How big is the opportunity?
There’s a very, very large demand for capital. About 7% of all private credit assets under management are dedicated to Asia. The majority of that has been raised in the last five years, focused on distressed and special situations. The amount of capital focused on performing credits is relatively small. The ratio of private equity assets under management to private debt in Asia is like $24 of private equity capital for every dollar of private debt capital. That’s relative to $4 in Europe. So, it’s a hugely under-penetrated market and a big opportunity for the firm.
When we look at how credit is extended in the region, 80 cents of every dollar of credit in Asia is provided by the banks. That’s 60 cents in Europe and less than 10 cents in the U.S.

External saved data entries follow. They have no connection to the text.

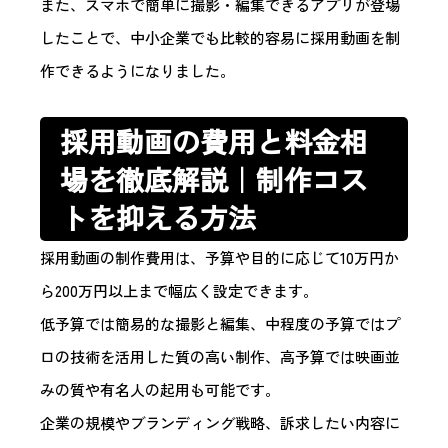
また、スマホで簡単に撮影・編集できるアプリが登場
したことで、中小企業でも比較的容易に採用動画を制
作できるようになりました。
採用動画の費用と料金相
場を徹底解説｜制作コス
トを抑える方法
採用動画の制作費用は、予算や目的に応じて10万円か
ら200万円以上まで幅広く設定できます。
低予算では簡易的な撮影と編集、中程度の予算ではプ
ロの技術を活用した質の高い制作、高予算では映画並
みの質や有名人の起用も可能です。
企業の規模やブランディング戦略、訴求したい内容に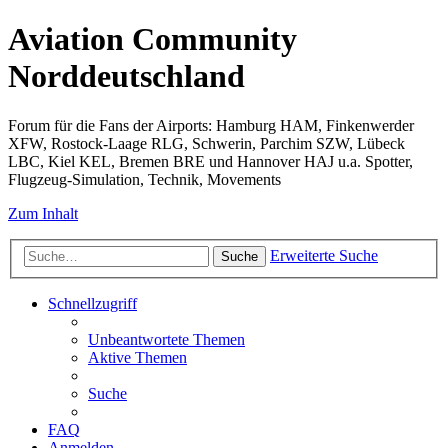
Aviation Community
Norddeutschland
Forum für die Fans der Airports: Hamburg HAM, Finkenwerder
XFW, Rostock-Laage RLG, Schwerin, Parchim SZW, Lübeck
LBC, Kiel KEL, Bremen BRE und Hannover HAJ u.a. Spotter,
Flugzeug-Simulation, Technik, Movements
Zum Inhalt
Erweiterte Suche
Suche
Schnellzugriff
Unbeantwortete Themen
Aktive Themen
Suche
FAQ
Anmelden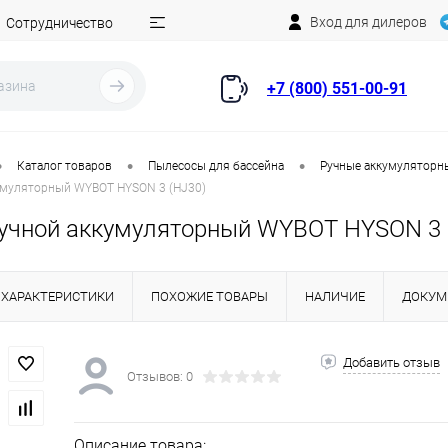
Вход для дилеров
Сотрудничество
+7 (800) 551-00-91
•
•
•
Каталог товаров
Пылесосы для бассейна
Ручные аккумуляторн
умуляторный WYBOT HYSON 3 (HJ30)
учной аккумуляторный WYBOT HYSON 3 
ХАРАКТЕРИСТИКИ
ПОХОЖИЕ ТОВАРЫ
НАЛИЧИЕ
ДОКУМ
Добавить отзыв
Отзывов: 0
Описание товара: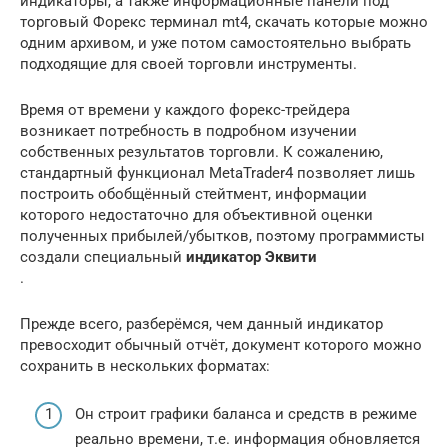
индикаторы, а также информационные панели под
торговый Форекс терминал mt4, скачать которые можно
одним архивом, и уже потом самостоятельно выбрать
подходящие для своей торговли инструменты.
Время от времени у каждого форекс-трейдера
возникает потребность в подробном изучении
собственных результатов торговли. К сожалению,
стандартный функционал MetaTrader4 позволяет лишь
построить обобщённый стейтмент, информации
которого недостаточно для объективной оценки
полученных прибылей/убытков, поэтому программисты
создали специальный
индикатор Эквити
.
Прежде всего, разберёмся, чем данный индикатор
превосходит обычный отчёт, документ которого можно
сохранить в нескольких форматах:
Он строит графики баланса и средств в режиме
реально времени, т.е. информация обновляется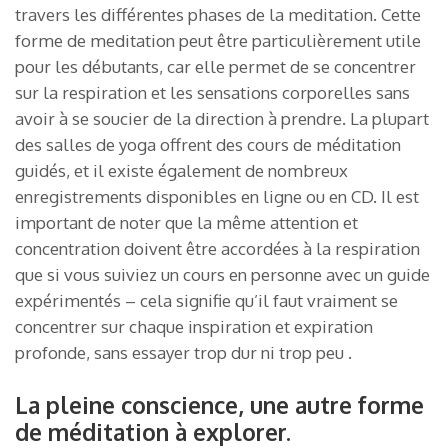
travers les différentes phases de la meditation. Cette
forme de meditation peut être particulièrement utile
pour les débutants, car elle permet de se concentrer
sur la respiration et les sensations corporelles sans
avoir à se soucier de la direction à prendre. La plupart
des salles de yoga offrent des cours de méditation
guidés, et il existe également de nombreux
enregistrements disponibles en ligne ou en CD. Il est
important de noter que la même attention et
concentration doivent être accordées à la respiration
que si vous suiviez un cours en personne avec un guide
expérimentés – cela signifie qu’il faut vraiment se
concentrer sur chaque inspiration et expiration
profonde, sans essayer trop dur ni trop peu .
La pleine conscience, une autre forme
de méditation à explorer.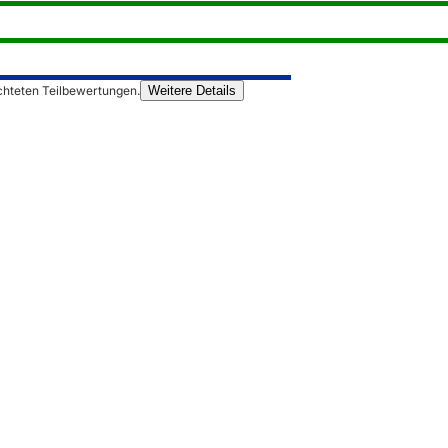
chteten Teilbewertungen.
Weitere Details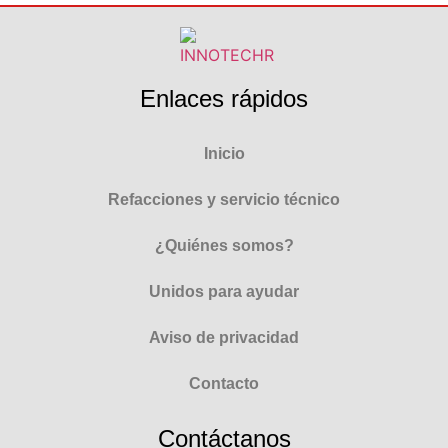
Enlaces rápidos
Inicio
Refacciones y servicio técnico
¿Quiénes somos?
Unidos para ayudar
Aviso de privacidad
Contacto
Contáctanos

How has Covid-19 impacted your plans?
We’re seeing a lot of really interesting transaction opportunities, even more post Covid. We focused on three major factors. The first is, you see a lot of capital outflows from Asia. In Asia, for a lot of firms, this is one of the first places for people trying to de-risk when times are more difficult in the core, western markets.
The second piece is that we’re seeing across our businesses, in equity and in credit, banks pulling back, really focusing on their home markets. We also see a broader, risk-off sentiment from the key banks across Asia post-Covid. Both of these factors are limiting bank appetite for new credit.
The third factor is, on the private market side, valuation expectations between buyers and sellers have widened. Sellers still want to think about the value of their business on a pre-Covid basis, and the equity investors want to capture the dislocations. We think credit could be a pretty interesting way to bridge this gap.
What are the major risks in the region?
There are a variety of different cultures and it’s really important that you are local in the markets you’re operating in to understand it. We have been here since 2005, and have the experience to know not only how to structure a deal, but also, who to lend to, and groups to stay away from. One of the challenges in Asia is that a lot of jurisdictions have very different bankruptcy codes. And you’ve got to find ways to protect your investment and protect your decisions outside your formal bankruptcy process.
What lessons have you learned in India?
The country is in the midst of a credit crisis. You’re seeing a lot of capital being pulled out of the credit markets, particularly in the non-bank lending sector. We saw that happening and we stepped in pro-actively with equity commitment.
In the next vintage of transactions, you’re likely to see lower leveraged deals, a bigger focus on managing capital markets risk, and really focusing on new structures that deleverage over time, pay down debt, free cash flow, and serve as a bridge to the bank market for refinancing.
Right now, we’re more focused on playing offence in India than continuing to play defense on our existing portfolio. I am certain that we’ll continue to be active in the credit market. The byproduct of a credit crisis like the one we’re going through in India is there’s more opportunities for non-bank lenders like ourselves.